Dark chocolate and cocoa
Flavonoids in dark chocolate and cocoa can help lower blood pressure and “bad” LDL cholesterol while raising “good” HDL cholesterol.
As per studies, dark chocolate and cocoa can lower “bad” LDL cholesterol.
Cocoa and dark chocolate also seem to protect the “bad” LDL cholesterol in your blood from oxidation, which is a key cause of heart disease.
However, chocolate is often high in added sugar which negatively affects heart health. Therefore, you should use cocoa alone or choose dark chocolate with a cocoa content of 75 to 85% or higher.
People can use garlic in a wide range of dishes, and it has many health benefits.
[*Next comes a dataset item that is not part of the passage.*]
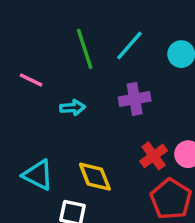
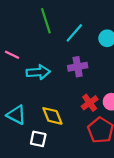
green line: (85, 49) -> (46, 21), moved
cyan arrow: (72, 108) -> (38, 72), size x1.5

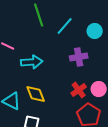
purple cross: (78, 67) -> (79, 57), moved
yellow diamond: (52, 116) -> (36, 94), moved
Allicin and other plant compounds in garlic may help lower LDL cholesterol and reduce other heart disease risk factors.
As per studies, garlic lowers blood pressure in people with elevated levels and may help lower total and “bad” LDL cholesterol.
Vegetable oils are often labelled “heart-healthy” and recommended as an alternative to sources of saturated fat, such as butter, lard, and tallow.
Using liquid vegetable oils such as canola, sunflower, safflower, and others in place of butter, lard, or shortening when cooking, helps in lowering LDL.
Eggplant and okra
These two low-calorie vegetables are good sources of soluble fibre.
Okra, or lady’s fingers, is a warm-season vegetable. It helps lower cholesterol by binding to it during digestion. This helps cholesterol leave the body through the stool.
Eggplant is high in dietary fibre that helps improve blood cholesterol levels.
It also reduces the risk of developing certain medical conditions like obesity, heart disease, stroke, diabetes etc.
High levels of circulating cholesterol can trigger higher health risks.
To stay healthful, most people need to limit or reduce their levels of LDL and increase their HDL levels.
There is no single food that will help to lower your cholesterol and it’s important to focus on the quality of your overall diet.
Here we have mentioned a few best, easy and most popular cholesterol-lowering foods you can try.
However, there might be chances that you are allergic to any of the food or might have an undiagnosed medical condition that can be aggravated by any of this food.
In such a situation, you can also opt for genetic testing, which is a cutting-edge predictive health tool to ascertain your predisposition towards certain foods; that can have a positive or negative impact, depending from person to person.
Also, it is advised to have frequent preventive health check-ups to keep an eye on overall health, especially your cholesterol levels.